An outsider from the start, the cardiac specialist known affectionately as ‘Prof’ talks about winning over the British establishment
It is not often that Prof Sir Magdi Yacoub finds himself as the patient prone on an operating trolley looking up into the face of a surgeon instead of being on the other side of proceedings.
The scenario, though, played out recently when the pioneering cardiothoracic specialist went under the scalpel to have his left hip replaced after slipping while pushing a luggage cart through Rome’s Fiumicino airport.
Yet Yacoub, 87, who has arguably touched more hearts with his “magic hands’’ than anyone else in the world, was not the least bit perturbed by the reversal in positions of trust.
“It’s a privilege, almost, to be at the receiving end,” he tells media. “It is a massive responsibility, the patient-doctor relationship. I consider it sacred. It’s very important for me to know how patients feel. Sometimes we take it for granted.”

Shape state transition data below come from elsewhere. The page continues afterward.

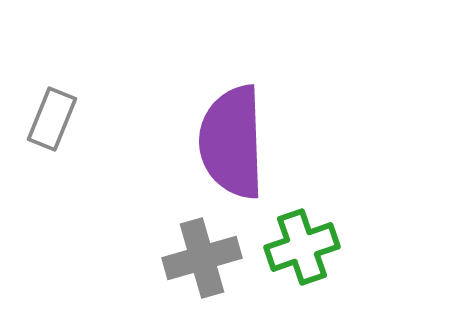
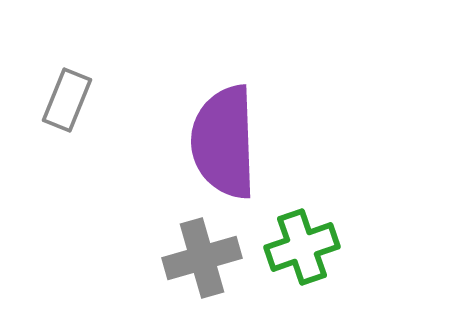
gray rectangle: moved 15 px right, 19 px up
purple semicircle: moved 8 px left
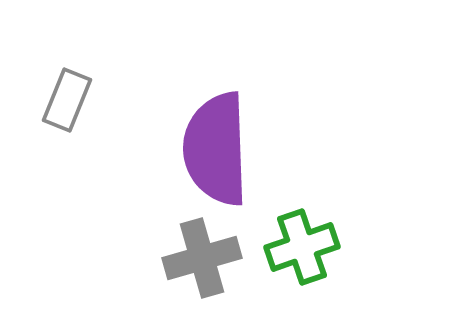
purple semicircle: moved 8 px left, 7 px down
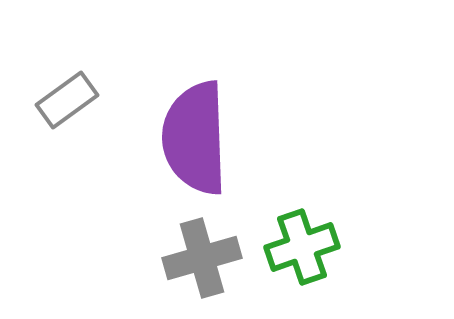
gray rectangle: rotated 32 degrees clockwise
purple semicircle: moved 21 px left, 11 px up
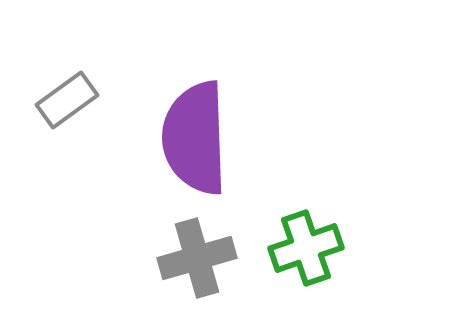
green cross: moved 4 px right, 1 px down
gray cross: moved 5 px left
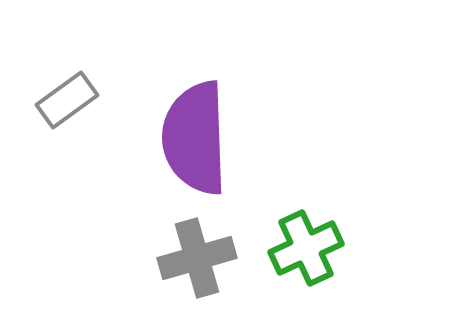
green cross: rotated 6 degrees counterclockwise
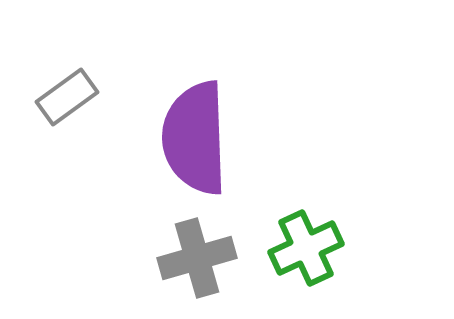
gray rectangle: moved 3 px up
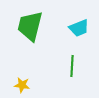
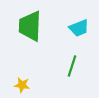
green trapezoid: rotated 12 degrees counterclockwise
green line: rotated 15 degrees clockwise
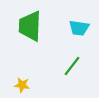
cyan trapezoid: rotated 30 degrees clockwise
green line: rotated 20 degrees clockwise
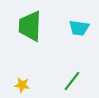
green line: moved 15 px down
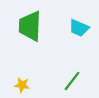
cyan trapezoid: rotated 15 degrees clockwise
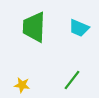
green trapezoid: moved 4 px right, 1 px down
green line: moved 1 px up
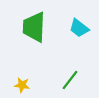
cyan trapezoid: rotated 15 degrees clockwise
green line: moved 2 px left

The injury occurred when, delayed by a throng of admirers keen to take a selfie with the Egyptian-born heart surgeon known affectionately as “Prof’’, he was rushing to reach passport control.
“I always say that people think of surgeons as heroes. We’re not at all. We are applying what is, in effect, a very noble profession, to the community,” he says. “And the community thinks that we’re fantastic. We are just the vehicle.”
Diagnosis of the fracture that led to the surgery in London took two weeks, the most painful period in Yacoub’s long memory, leaving him so discombobulated by painkillers that “it made me wonder if I wanted to live any more”.
Fast forward seven weeks from the operation and he has just returned from Egypt after one of his regular trips to the heart centre he founded in Aswan, having been passed fit to travel thanks to a rigorous regime of physiotherapy.
When we met last month, he was walking with the aid of crutches into his office at Harefield, the former village hospital in Hillingdon that over decades he transformed into a transplant centre of international renown.
Asked about success, Yacoub modestly puts much of his own down to P, P and H. “Passion,” he says, by way of explanation. “You should really believe in what you’re doing.
“Second P: Persistence. And, finally, H for humility, because humility is very important in being able to talk to the most desolate patient or individual on planet Earth, or to royalty or the most intelligent person. You have to be humble.”
Despite his best efforts to throw off the heroic mantle, he is nonetheless internationally revered; nowhere more so than in the land of his birth where a mural in the Nile delta province of Sharqia immortalises Egypt’s two favourite, albeit contrasting, sons, Yacoub and footballing great Mo Salah.
“I am uncomfortable with the attention,” he says. “I’m only doing my duty. I am a very ordinary man who loves his family, loves food, loves life, but equally takes his job very seriously.”
He continues to drive forward the search for novel treatments and techniques in the state-of-the-art on-site laboratories at The Magdi Yacoub Institute.
There, scientists are hard at work trying to grow living heart valves and organs from a scaffold of stem cells, and explore the potential for gene editing to combat cardiac failure.
“I feel more and more enthusiastic the more I learn,” he says. “I always look forward to the next day to find out what new things I can think about.”
As the conversation turns to the subject of A Surgeon and a Maverick, his authorised biography, a line of commendations, mementoes, photographs and statuettes on a windowsill stands testament to the distinguished life he has led.
One figurine is particularly conspicuous: a rendering of Imhotep, known as the first physician, a non-royal Egyptian belatedly deified for his skills as a healer centuries after he died circa 2611 BC.